Wherever "Calendar" appears in the records below, copy the line that holds it.

++++ SUPPLIED MATERIAL ++++

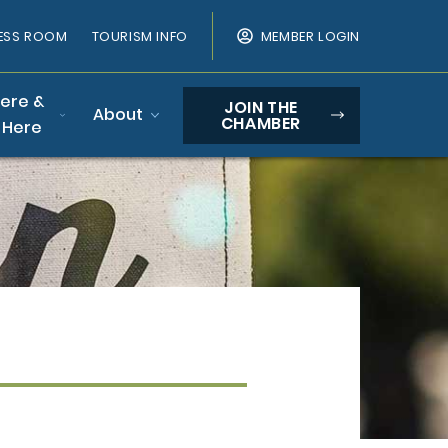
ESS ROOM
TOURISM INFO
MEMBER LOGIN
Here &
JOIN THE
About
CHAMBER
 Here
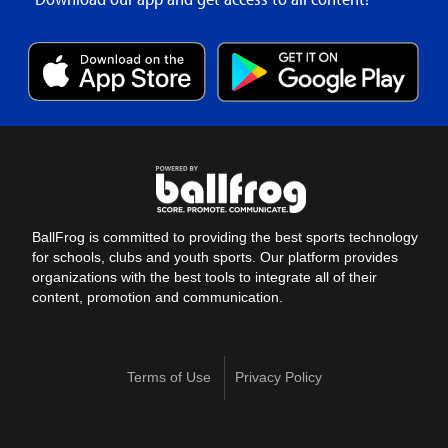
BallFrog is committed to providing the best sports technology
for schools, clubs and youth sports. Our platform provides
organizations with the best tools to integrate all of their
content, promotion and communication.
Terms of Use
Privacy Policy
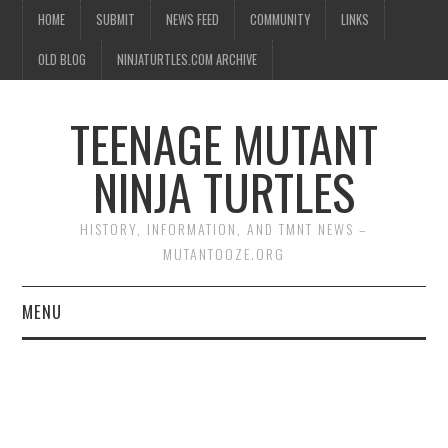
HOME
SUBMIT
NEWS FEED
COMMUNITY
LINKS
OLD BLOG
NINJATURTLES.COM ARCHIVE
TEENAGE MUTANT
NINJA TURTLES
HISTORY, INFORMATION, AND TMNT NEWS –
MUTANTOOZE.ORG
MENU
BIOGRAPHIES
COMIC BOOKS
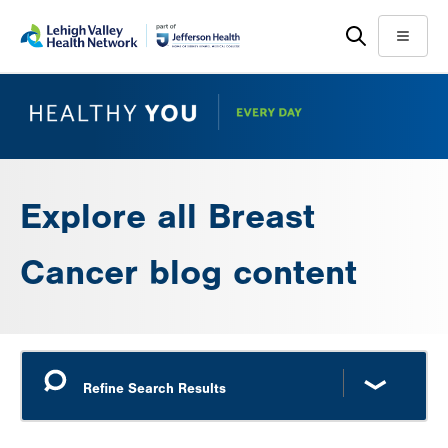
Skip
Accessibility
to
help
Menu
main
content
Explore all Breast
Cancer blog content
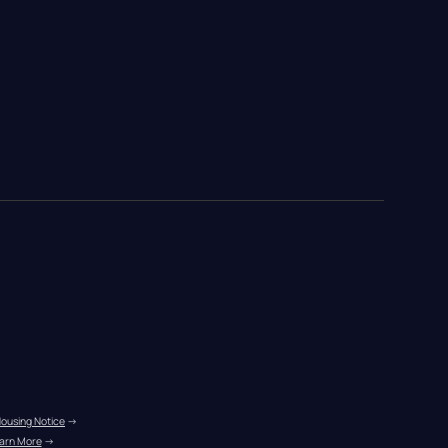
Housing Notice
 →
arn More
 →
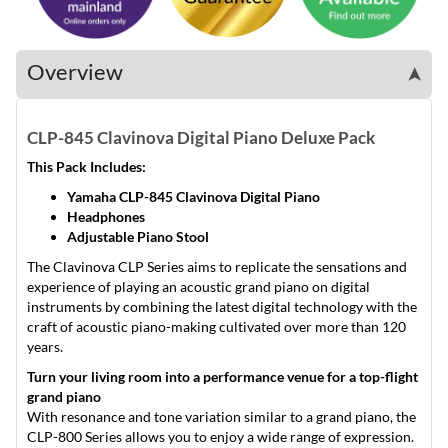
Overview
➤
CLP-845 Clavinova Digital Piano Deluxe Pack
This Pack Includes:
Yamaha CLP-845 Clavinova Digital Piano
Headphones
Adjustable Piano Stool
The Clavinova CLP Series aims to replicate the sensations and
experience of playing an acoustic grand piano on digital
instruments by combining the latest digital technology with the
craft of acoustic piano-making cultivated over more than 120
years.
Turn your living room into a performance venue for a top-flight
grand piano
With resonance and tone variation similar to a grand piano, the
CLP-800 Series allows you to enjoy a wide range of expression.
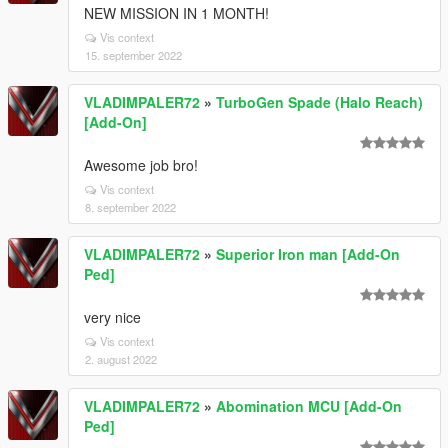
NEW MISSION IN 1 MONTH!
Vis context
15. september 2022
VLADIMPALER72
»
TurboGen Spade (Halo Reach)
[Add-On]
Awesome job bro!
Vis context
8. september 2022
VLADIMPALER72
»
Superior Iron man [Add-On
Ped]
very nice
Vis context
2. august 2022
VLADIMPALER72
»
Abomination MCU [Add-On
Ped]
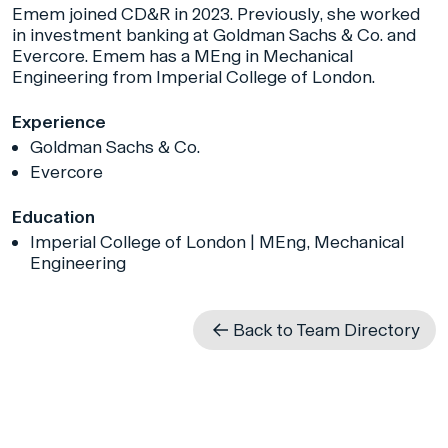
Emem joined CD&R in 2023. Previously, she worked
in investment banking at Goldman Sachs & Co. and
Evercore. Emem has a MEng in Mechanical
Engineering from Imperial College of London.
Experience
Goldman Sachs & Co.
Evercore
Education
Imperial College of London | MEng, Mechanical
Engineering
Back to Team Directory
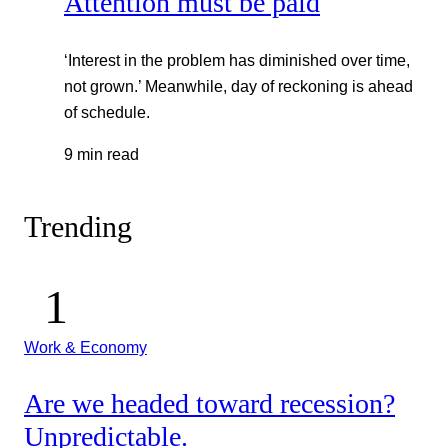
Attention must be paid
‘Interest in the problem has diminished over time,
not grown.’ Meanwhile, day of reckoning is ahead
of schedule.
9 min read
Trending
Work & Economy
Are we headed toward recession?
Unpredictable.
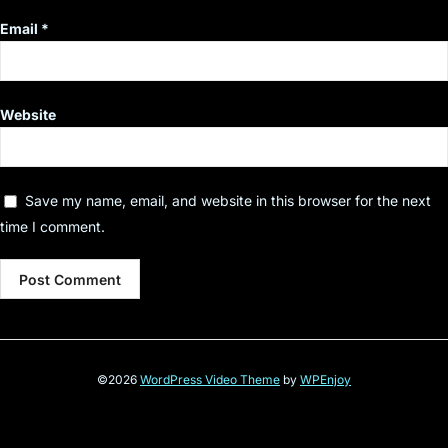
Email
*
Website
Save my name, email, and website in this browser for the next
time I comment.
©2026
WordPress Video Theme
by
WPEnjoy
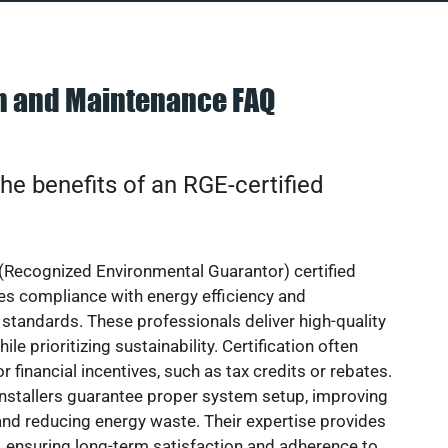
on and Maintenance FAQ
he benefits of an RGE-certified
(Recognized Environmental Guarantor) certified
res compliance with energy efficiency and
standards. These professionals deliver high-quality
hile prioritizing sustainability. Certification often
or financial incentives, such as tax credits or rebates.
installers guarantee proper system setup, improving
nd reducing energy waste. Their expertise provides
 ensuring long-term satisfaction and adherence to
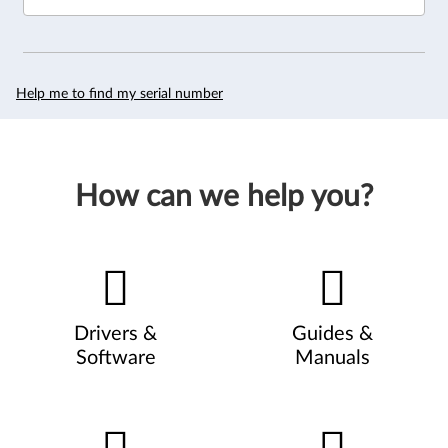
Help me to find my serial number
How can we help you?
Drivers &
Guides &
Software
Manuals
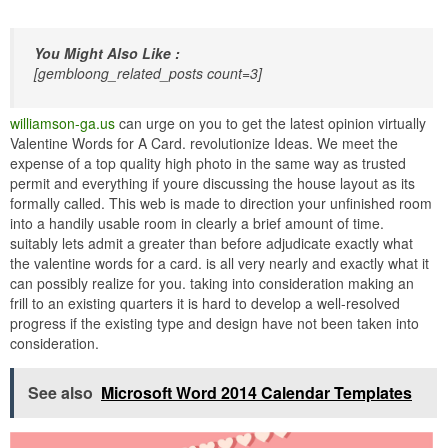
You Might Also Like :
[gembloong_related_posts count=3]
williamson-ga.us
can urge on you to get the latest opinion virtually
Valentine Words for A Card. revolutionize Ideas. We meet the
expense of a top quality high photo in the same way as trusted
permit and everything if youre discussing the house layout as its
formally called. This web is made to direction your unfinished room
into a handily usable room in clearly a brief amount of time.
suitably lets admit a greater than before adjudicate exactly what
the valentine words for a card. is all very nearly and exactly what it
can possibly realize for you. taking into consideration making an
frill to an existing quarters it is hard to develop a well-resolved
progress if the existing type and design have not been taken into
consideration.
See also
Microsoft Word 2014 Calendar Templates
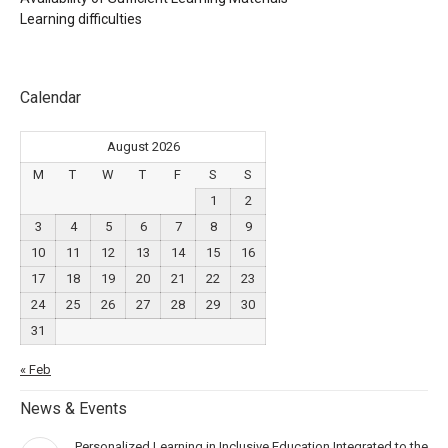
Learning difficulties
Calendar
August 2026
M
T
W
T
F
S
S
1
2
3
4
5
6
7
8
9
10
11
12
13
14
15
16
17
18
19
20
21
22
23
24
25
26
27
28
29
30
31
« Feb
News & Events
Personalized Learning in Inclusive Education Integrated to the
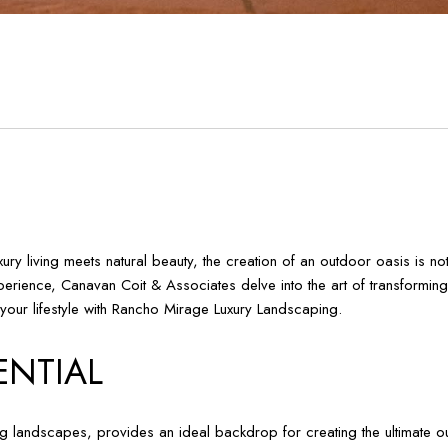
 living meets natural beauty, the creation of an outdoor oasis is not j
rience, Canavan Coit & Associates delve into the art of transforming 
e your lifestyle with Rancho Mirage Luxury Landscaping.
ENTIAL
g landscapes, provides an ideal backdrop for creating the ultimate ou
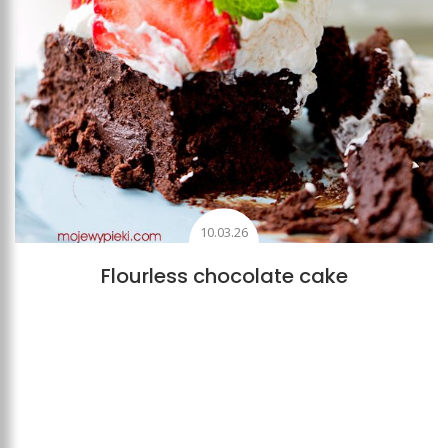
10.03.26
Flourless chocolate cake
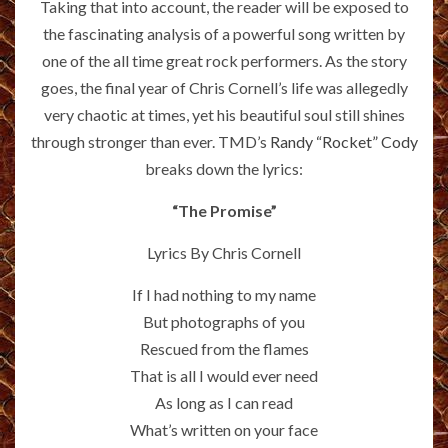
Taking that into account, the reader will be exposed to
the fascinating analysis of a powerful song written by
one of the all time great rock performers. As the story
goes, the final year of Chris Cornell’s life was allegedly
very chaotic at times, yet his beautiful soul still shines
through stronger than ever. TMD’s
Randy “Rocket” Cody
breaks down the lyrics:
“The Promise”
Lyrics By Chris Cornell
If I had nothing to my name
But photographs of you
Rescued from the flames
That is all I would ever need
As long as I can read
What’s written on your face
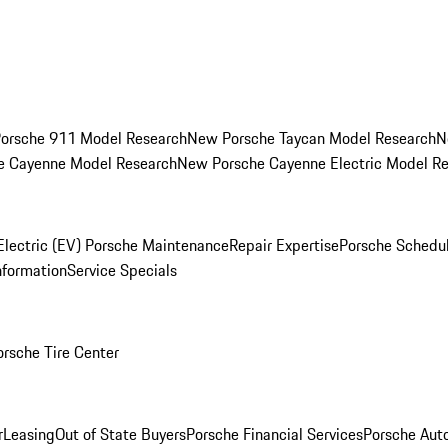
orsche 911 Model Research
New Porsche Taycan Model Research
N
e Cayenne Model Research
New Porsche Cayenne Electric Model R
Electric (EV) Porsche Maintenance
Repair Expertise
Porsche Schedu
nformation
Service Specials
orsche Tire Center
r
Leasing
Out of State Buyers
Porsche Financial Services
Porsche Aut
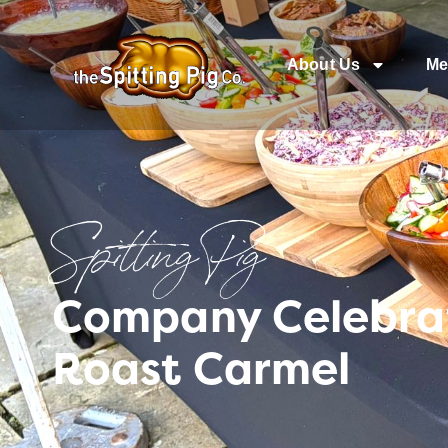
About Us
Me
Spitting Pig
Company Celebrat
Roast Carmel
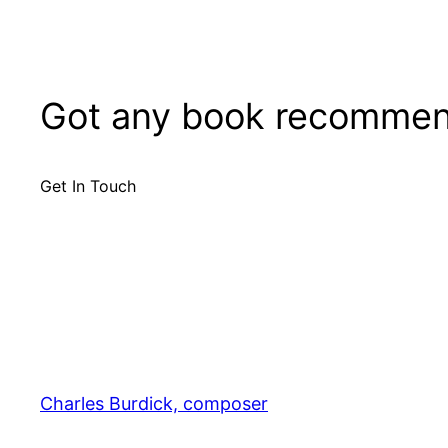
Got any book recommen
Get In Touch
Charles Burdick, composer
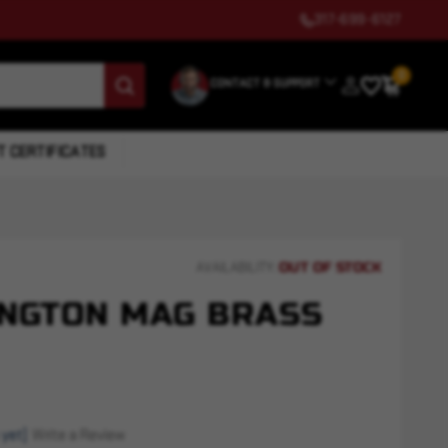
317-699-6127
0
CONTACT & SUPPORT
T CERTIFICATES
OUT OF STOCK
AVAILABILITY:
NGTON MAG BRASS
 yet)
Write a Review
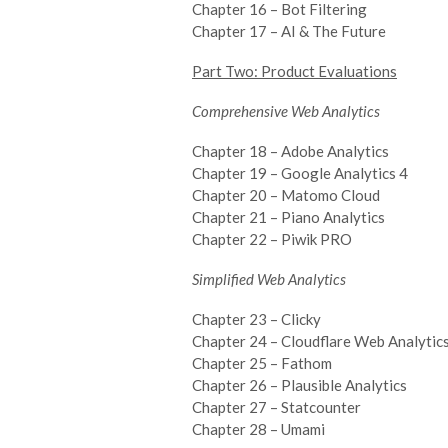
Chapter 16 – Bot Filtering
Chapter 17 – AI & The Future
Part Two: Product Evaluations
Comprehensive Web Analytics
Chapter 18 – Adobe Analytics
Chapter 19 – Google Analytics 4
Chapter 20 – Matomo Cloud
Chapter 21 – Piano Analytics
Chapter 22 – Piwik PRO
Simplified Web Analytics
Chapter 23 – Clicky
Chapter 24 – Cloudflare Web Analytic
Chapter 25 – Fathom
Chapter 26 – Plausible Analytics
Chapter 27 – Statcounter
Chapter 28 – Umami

++++

» **RESPONSE TO THE TASK**:
Microsoft Word 2014 Calendar Templates
Calendar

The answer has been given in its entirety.